Les mastodontes visés préparent en réponse un lobbying intense. En novembre, la fuite d'un document
interne de Google ( « Push back Thierry Breton »), évoquant la stratégie agressive à déployer pour affaiblir
le projet, a donné le ton... En 2018 et 2019, les géants américains avaient déjà déployé des opérations,
d'une ampleur alors inédite à Bruxelles, contre la réforme du droit d'auteur en ligne. Mobilisant à fond les
réseaux sociaux et flirtant avec la désinformation, ils avaient joué la carte de l'opinion et des jeunes en
accusant l'Europe de vouloir organiser un filtrage liberticide des contenus. Ces méthodes et cet
argumentaire devraient rapidement ressurgir contre le DSA et la DMA.

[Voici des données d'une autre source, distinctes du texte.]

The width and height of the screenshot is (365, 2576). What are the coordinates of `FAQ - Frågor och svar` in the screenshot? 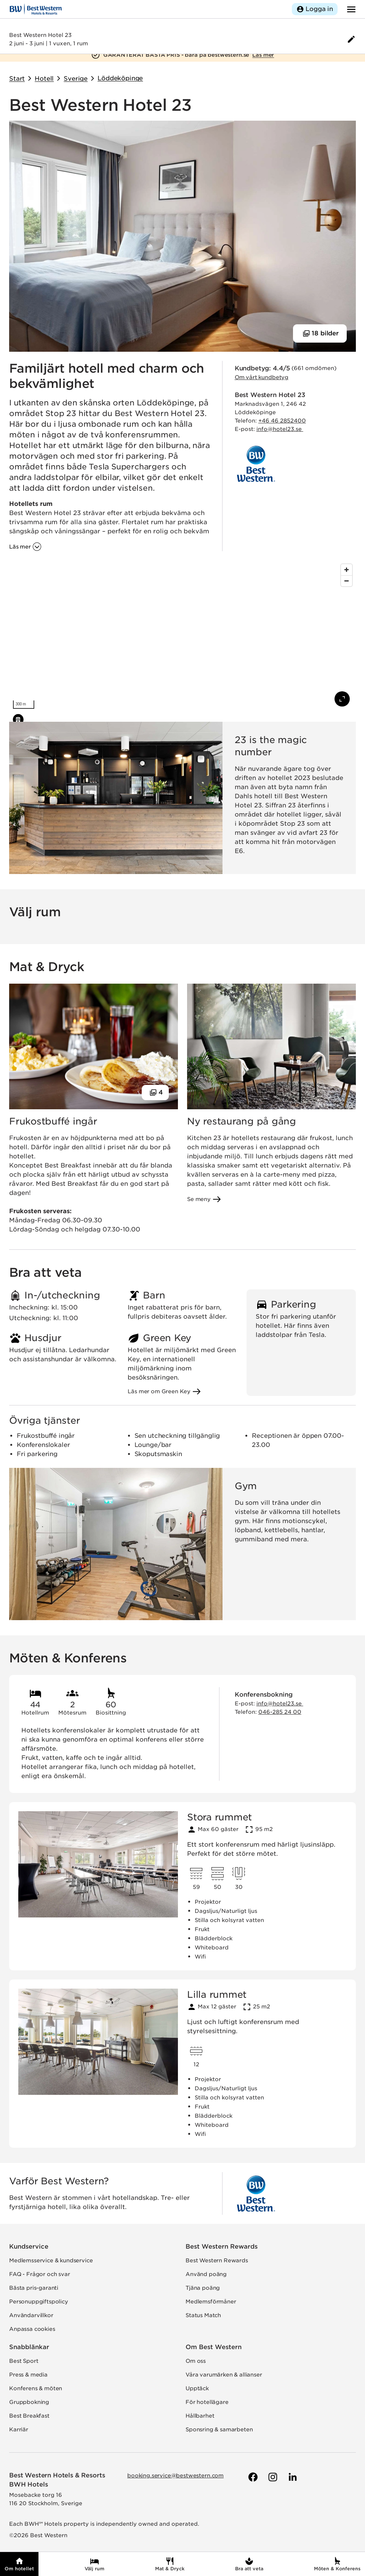 It's located at (39, 2274).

Le projet de Bruxelles risque d'aboutir à « des règles brutales et rigides ciblant la taille au lieu de
sanctionner les conduites problématiques » , a déjà attaqué Kayvan Hazemi-Jebelli, du Computer and
Communications Industry Association (CCIA), un des lobbys du secteur. Il y voit un danger pour
l'innovation et la croissance en Europe. DOT Europe (ex-Edima), un des principaux lobbys des Gafa à
Bruxelles, est à l'opposé resté plus modéré dans sa première réaction. « S'il est développé et mis en
oeuvre de la bonne manière, le DSA devrait fournir un cadre plus solide pour la modération du contenu en
ligne » , note-t-il.
La Commission avance dans un contexte mondial porteur. Son assaut intervient alors que les Etats-Unis
haussent largement le ton contre leurs propres champions et que les législations nationales se
développent, comme au Royaume-Uni en ce moment. Bruxelles a aussi le soutien de nombreuses parties
prenantes de l'univers numérique parmi les ONG, les associations ou les entreprises, qui estiment leur
essor entravé par les barrières érigées par les géants du Net. « Il est grand temps de forcer l'ouverture
aux entreprises européennes afin d'éviter que les positions dominantes ne se renforcent encore plus » , a
par exemple salué Theo Hoffenberg, fondateur du traducteur en ligne Reverso. Pour le réseau Creativity
Works, qui regroupe les industries culturelles et créatrices, « le DSA constitue une opportunité unique de
garantir un environnement en ligne sécurisé et de confiance » .
Convaincre les Etats
Le Parlement européen, qui doit désormais se plonger dans l'examen du texte, devrait constituer un allié
de poids. Associés à la préparation du texte, les eurodéputés s'y sont montrés favorables dans leurs
rapports préalables. Il faudra toutefois composer avec les Etats membres, leurs sensibilités et leurs intérêts
propres.
Certains, comme la France et les Pays-Bas, ont salué l'ambition des propositions et prônent une telle
harmonisation européenne de la régulation du numérique. D'autres, au nord par exemple, voudront garder
plus d'autonomie et devraient émettre des réserves sur les potentiels effets négatifs de règles trop strictes.
Les géants du numérique tenteront de jouer de ces divergences. Si l'examen des projets de règlements
avance bien au pas de charge espéré par Thierry Breton, il devrait revenir à la France de bâtir un
compromis final entre Etats début 2022, quand elle prendra la présidence tournante du Conseil de l'UE.